*** Dataset content ***
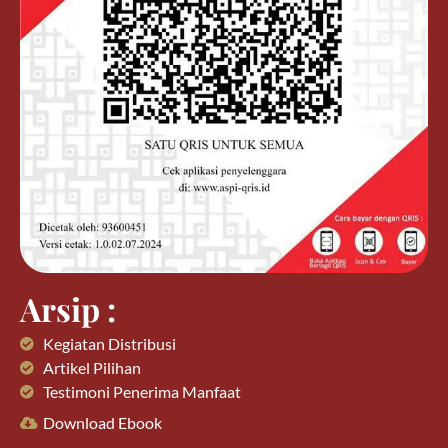
Arsip :
Kegiatan Distribusi
Artikel Pilihan
Testimoni Penerima Manfaat
Download Ebook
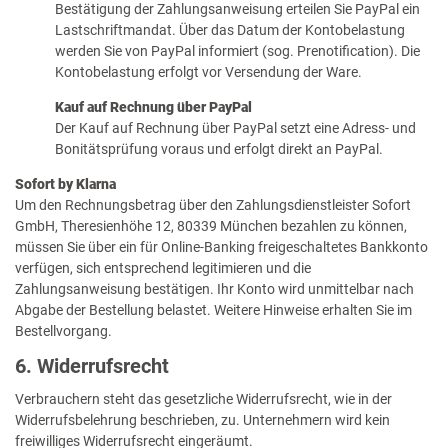
Bestätigung der Zahlungsanweisung erteilen Sie PayPal ein
Lastschriftmandat. Über das Datum der Kontobelastung
werden Sie von PayPal informiert (sog. Prenotification). Die
Kontobelastung erfolgt vor Versendung der Ware.
Kauf auf Rechnung über PayPal
Der Kauf auf Rechnung über PayPal setzt eine Adress- und
Bonitätsprüfung voraus und erfolgt direkt an PayPal.
Sofort by Klarna
Um den Rechnungsbetrag über den Zahlungsdienstleister Sofort
GmbH, Theresienhöhe 12, 80339 München bezahlen zu können,
müssen Sie über ein für Online-Banking freigeschaltetes Bankkonto
verfügen, sich entsprechend legitimieren und die
Zahlungsanweisung bestätigen. Ihr Konto wird unmittelbar nach
Abgabe der Bestellung belastet. Weitere Hinweise erhalten Sie im
Bestellvorgang.
6. Widerrufsrecht
Verbrauchern steht das gesetzliche Widerrufsrecht, wie in der
Widerrufsbelehrung beschrieben, zu. Unternehmern wird kein
freiwilliges Widerrufsrecht eingeräumt.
***
Exercise aim: Among the records above, which lines hold the word "Sofort"? Copy each one.

Exercise response:
Sofort by Klarna
Um den Rechnungsbetrag über den Zahlungsdienstleister Sofort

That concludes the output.